Due to the raging trade war, weakening economic indicators, and political uncertainty, many market observers have been warning of the upcoming downturn or even recession. The yield curve inversion has particularly worried many market observers. According to DoubleLine Capital CEO Jeffrey Gundlach, the Fed has lost control of interest rates.

During yesterday’s interview with CNBC, Gundlach noted that he based his view on the fact that the current federal funds rates are higher than any part of the US Treasury yield curve. The federal funds rate range is 2.25%–2.50% compared to the yield of 2.03% on the 30-year Treasury bond.

Gundlach noted, “What else do you need to call it an inversion?” He added, “Everyone is parsing all of these little arbitrary things. But we’ve got an inversion.”

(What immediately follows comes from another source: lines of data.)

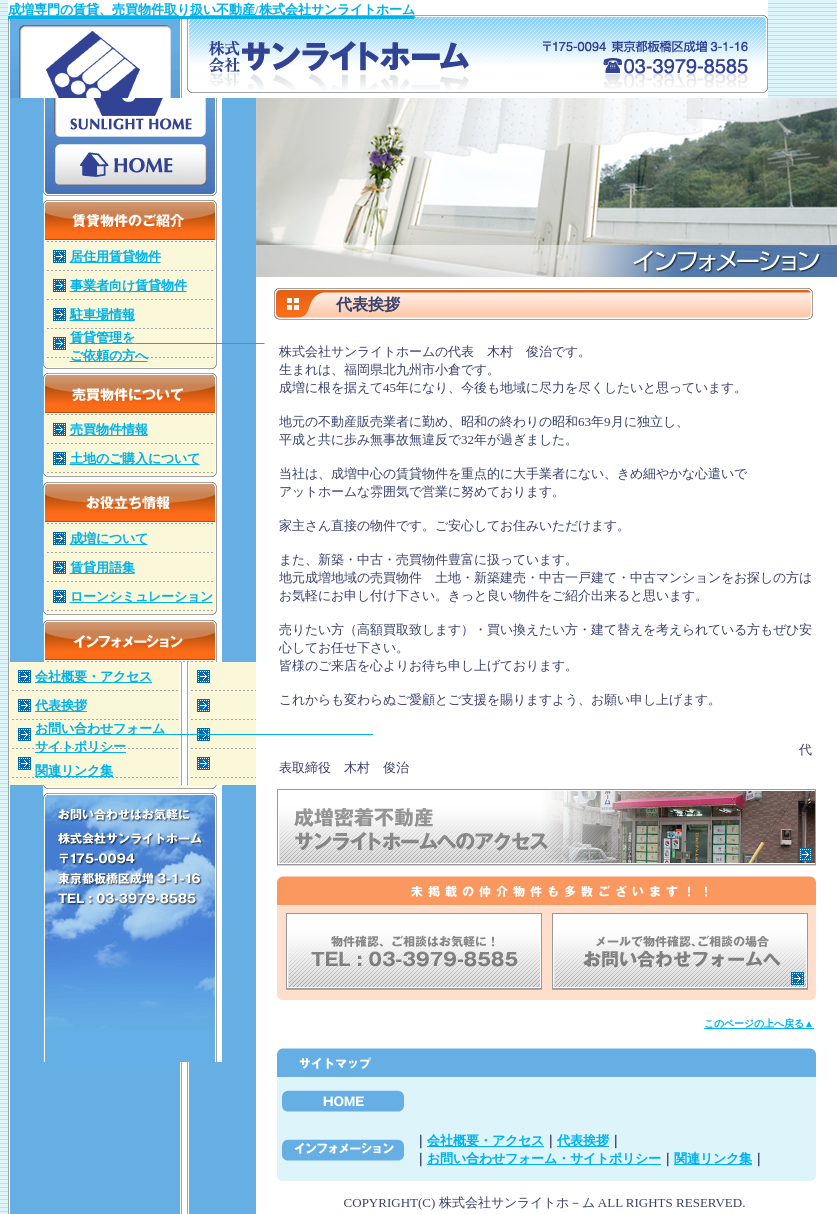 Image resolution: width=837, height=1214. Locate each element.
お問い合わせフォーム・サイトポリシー (544, 1158)
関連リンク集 (713, 1158)
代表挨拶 (583, 1140)
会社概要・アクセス (485, 1140)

Gundlach warned of yield curve inversion and recession

The 10-year US Treasury bond yield (IEF) broke below the US Treasury two-year yield (TLT) for the first time since 2007 on August 14, spooking the markets. However, during an August 6 interview with Yahoo Finance, he cautioned that the odds of a US recession before 2020 have increased to 75%.

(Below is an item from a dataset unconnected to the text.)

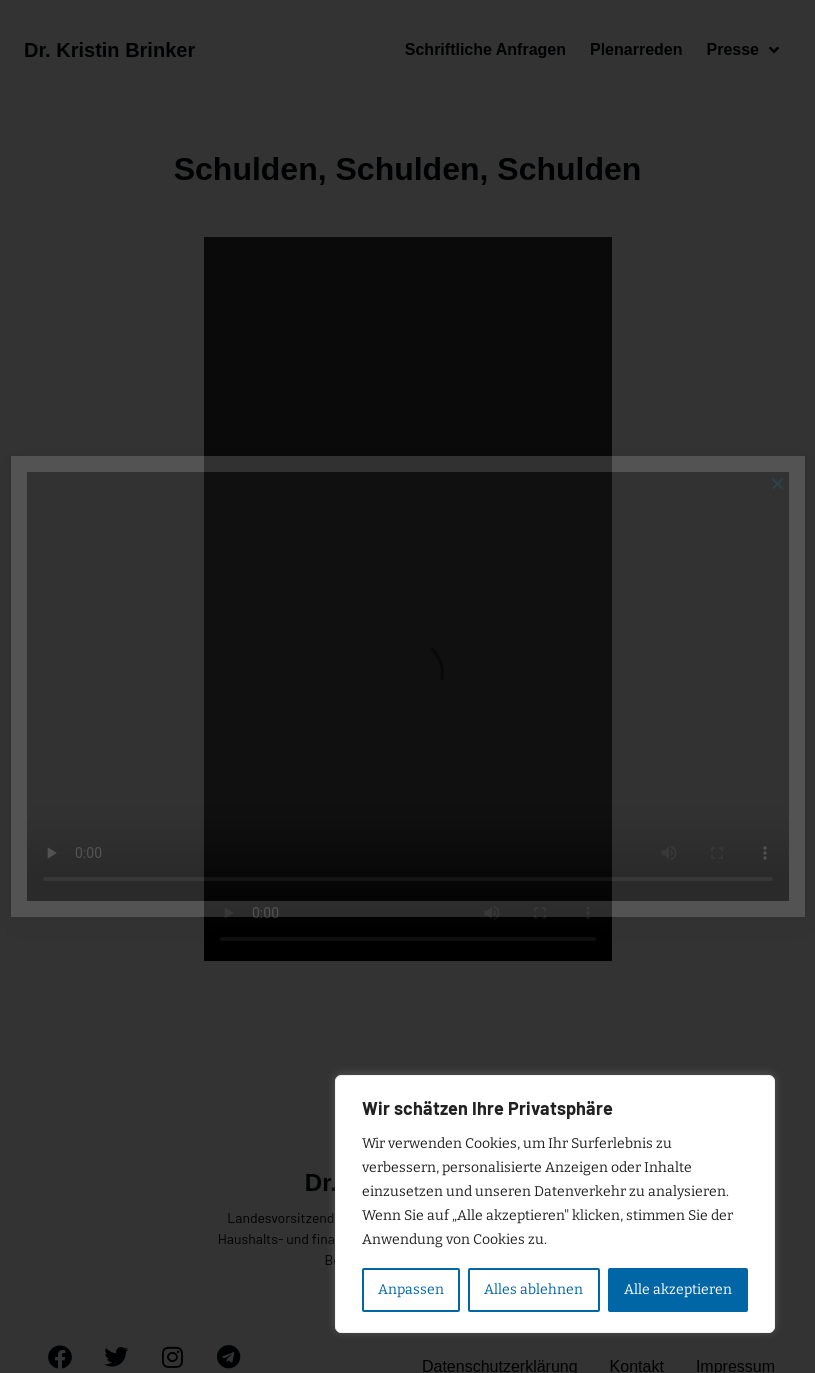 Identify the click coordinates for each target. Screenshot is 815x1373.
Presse (742, 50)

Gundlach’s view on a recession was based on his reading of the yield curve. He noted that one market indicator that’s “full-on recessionary” right now is the yield curve.

Gundlach doesn’t think Fed rate cuts will stop the recession

Gundlach warned of even more serious consequences. Many on Wall Street believe that if the Fed keeps cutting rates consistently, the country could avoid a recession. However, Gundlach doesn’t agree.

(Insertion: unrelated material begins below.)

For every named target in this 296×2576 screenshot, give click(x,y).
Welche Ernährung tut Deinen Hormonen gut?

During an August 14 interview with Reuters, he noted, “To say that (rate cuts) are going to stop a recession is flawed.” He added, “Once the Fed is in easing mode, it is already too late. You already have a recession gaining momentum.”

Gundlach on the Fed’s inconsistent approach

Gundlach also doesn’t like the inconsistent approach of the Federal Reserve. Until the end of 2018, Fed chair Jerome Powell was giving hawkish signals, which contributed to the market carnage in Q4 2018. However, Powell changed his tone to strongly dovish in January 2019, which alarmed Gundlach. We discussed this event in Fed’s Dovish Stance Surprised Jeffrey Gundlach.

Gundlach reiterated his stance on the Fed during his August 14 interview with Reuters. He said that is he concerned that Powell “can’t put a back-to-back consistent message together. It is different at every single meeting – the mid-cycle adjustment statement is not going to hold up.”

Gundlach betting on stock markets going down

Gundlach has also been betting on the stock markets going down. During the June 13 DoubleLine investor webcast, Gundlach said that since mid-2018, the S&P 500 (SPY) has outperformed the major tech stocks, which he thinks will mark the peak of the stock market. He also believes the market could sink below the December 2018 low in 2019.

Gundlach stays invested in gold

Investors might wonder where Gundlach is putting his money in such a scenario. One place is definitely gold. In Jeffrey Gundlach Sees Huge Upside in Gold, we highlighted that Gundlach believes that gold could rise to $1,600—$1,700 per ounce. During his August 14 Reuters interview, Gundlach said the six-month Treasury bill also looked attractive.

The SPDR Gold Shares ETF (GLD), which provides exposure to physical gold prices, has risen 17.3% year-to-date, compared to gains of 11.4% for the Dow Jones Industrial Average Index (DIA) in the same period. The VanEck Vectors Gold Miners ETF (GDX), which provides leveraged exposure to gold, has risen 36.8% so far this year.

The gains of the more highly leveraged Direxion Daily Gold Miners Index Bull 3X Shares ETF (NUGT) and the Direxion Daily Junior Gold Miners Index Bull 3X Shares ETF (JNUG) are even more staggering at 111.8% and 78.9%, respectively.